La Cour d’appel de Versailles, statuant le 1 mars 2023 sous le numéro 21/03294, a été saisie d’un litige né d’une rupture conventionnelle. Un salarié soutenait avoir subi un harcèlement moral et demandait la nullité de la rupture pour vice du consentement. La juridiction a rejeté l’ensemble de ses demandes après un examen approfondi des preuves. Elle a rappelé les conditions de preuve du harcèlement moral et les exigences pour caractériser un dol.
L’exigence de faits précis pour présumer le harcèlement
La charge de la preuve en matière de harcèlement moral obéit à un régime spécifique et aménagé.
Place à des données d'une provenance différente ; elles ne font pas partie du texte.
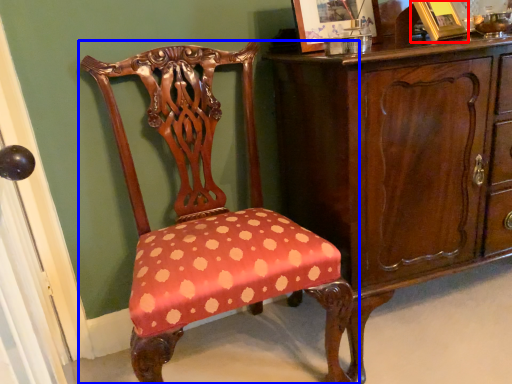 Question: Which of the following is the closest to the observer, picture frame (highlighted by a red box) or chair (highlighted by a blue box)?

Choices:
 (A) picture frame
 (B) chair

Answer: (B) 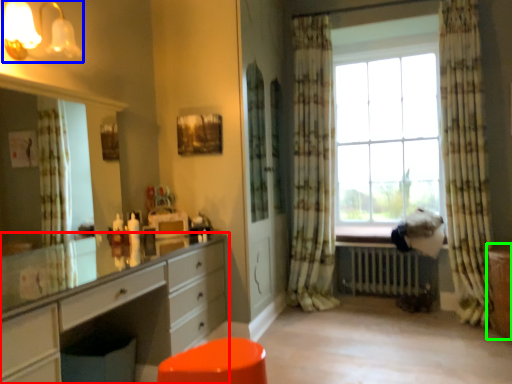 Question: Which is nearer to the chest of drawers (highlighted by a red box)? light fixture (highlighted by a blue box) or file cabinet (highlighted by a green box).

Choices:
 (A) light fixture
 (B) file cabinet

Answer: (A) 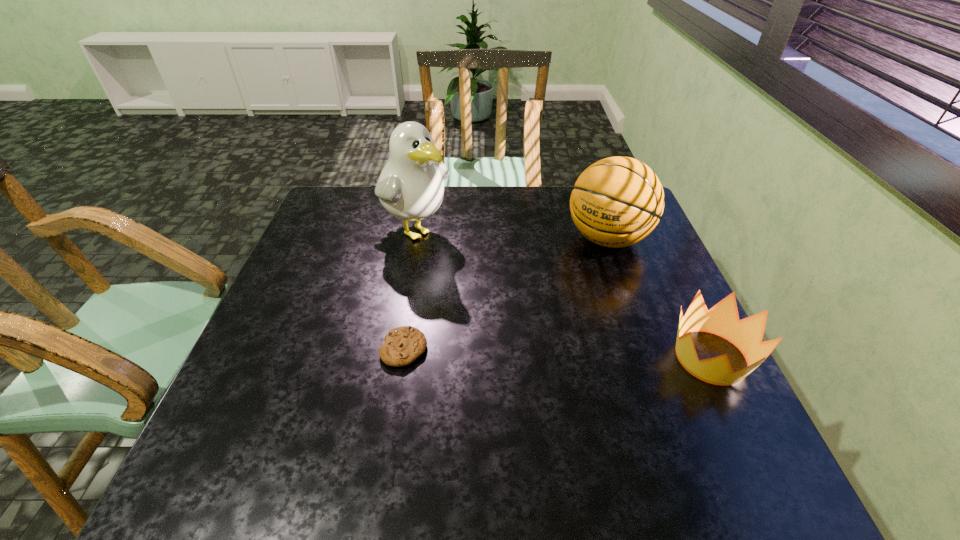 Locate an element on the screen. This screenshot has height=540, width=960. free location located on the beak of the gull is located at coordinates (510, 298).

The width and height of the screenshot is (960, 540). In order to click on blank area located on the beak of the gull in this screenshot , I will do `click(501, 292)`.

You are a GUI agent. You are given a task and a screenshot of the screen. Output one action in this format:
    pyautogui.click(x=<x>, y=<y>)
    Task: Click on the basketball located at the far edge
    
    Given the screenshot: What is the action you would take?
    pyautogui.click(x=616, y=202)

Where is `gull that is at the far edge`? The width and height of the screenshot is (960, 540). gull that is at the far edge is located at coordinates (410, 187).

At what (x,y) coordinates should I click in order to perform the action: click on crown present at the right edge. Please return your answer as a coordinate pair (x, y). The height and width of the screenshot is (540, 960). Looking at the image, I should click on (746, 334).

Where is `basketball located at the right edge`? This screenshot has width=960, height=540. basketball located at the right edge is located at coordinates coord(616,202).

Image resolution: width=960 pixels, height=540 pixels. Find the location of `object located in the far right corner section of the desktop`. object located in the far right corner section of the desktop is located at coordinates (616, 202).

Identify the location of vacant area at the far edge of the desktop. This screenshot has height=540, width=960. (500, 190).

Locate an element on the screen. free point at the near edge is located at coordinates (x=403, y=412).

This screenshot has height=540, width=960. I want to click on free space at the left edge of the desktop, so click(272, 348). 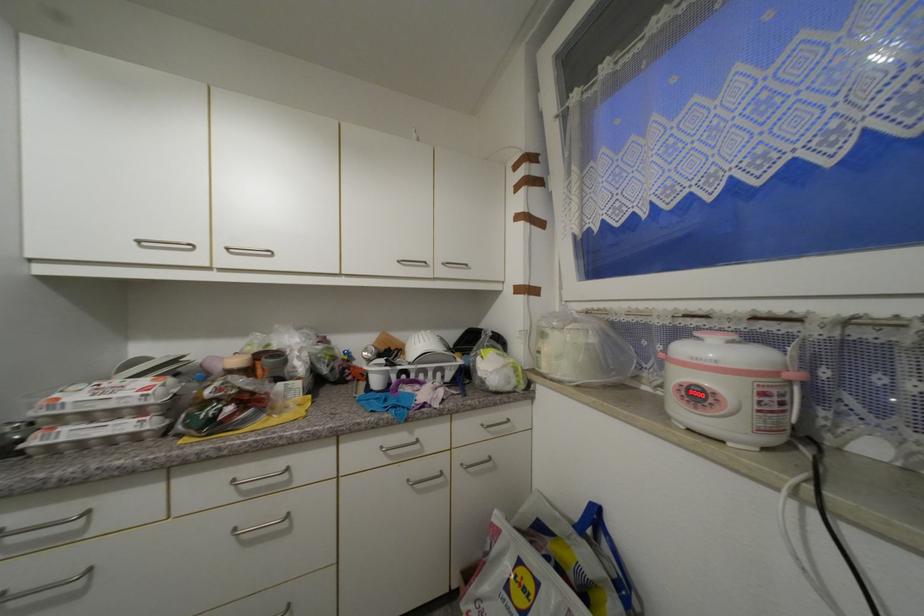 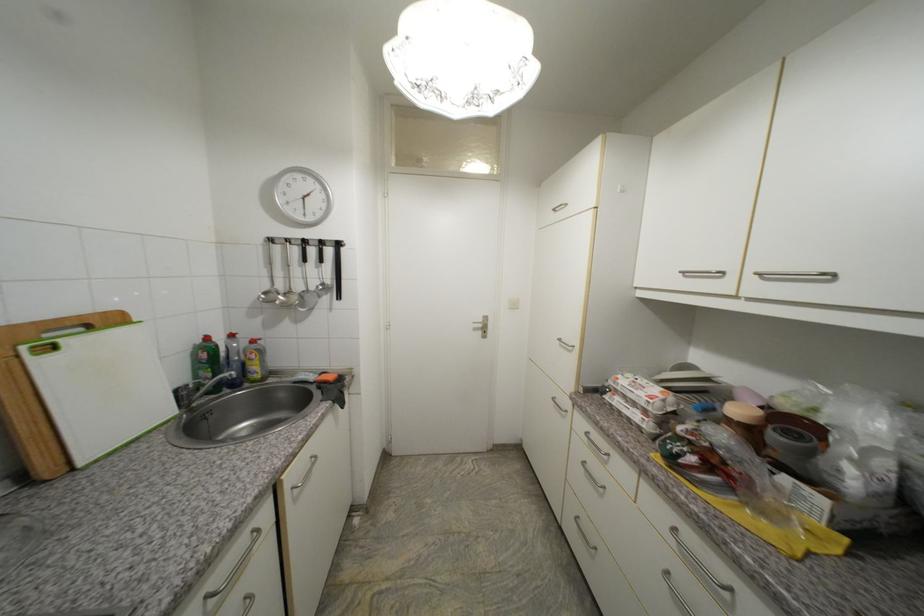 Find the pixel in the second image that matches (253,373) in the first image.

(756, 432)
Le juge doit d’abord examiner si le salarié présente des éléments laissant supposer l’existence d’un harcèlement. « il appartient au juge d’examiner l’ensemble des éléments invoqués par le salarié » (motif 6). Ces éléments doivent être suffisamment concrets pour permettre une défense utile de l’employeur. En l’espèce, les attestations produites étaient jugées trop générales et imprécises. Elles incriminaient « des pressions morales et un changement de conditions de travail » sans autre détail (motif 9). Le certificat médical, rapportant des troubles apparus longtemps après la rupture, n’a pas été retenu comme un élément probant. Cette décision souligne que la simple allégation ne suffit pas à inverser la charge de la preuve. Les faits invoqués doivent être datés, circonstanciés et directement imputables à l’employeur. La portée de l’arrêt est donc de rappeler la nécessité d’une démonstration factuelle solide. Elle évite ainsi que le régime probatoire favorable au salarié ne se transforme en présomption automatique de culpabilité.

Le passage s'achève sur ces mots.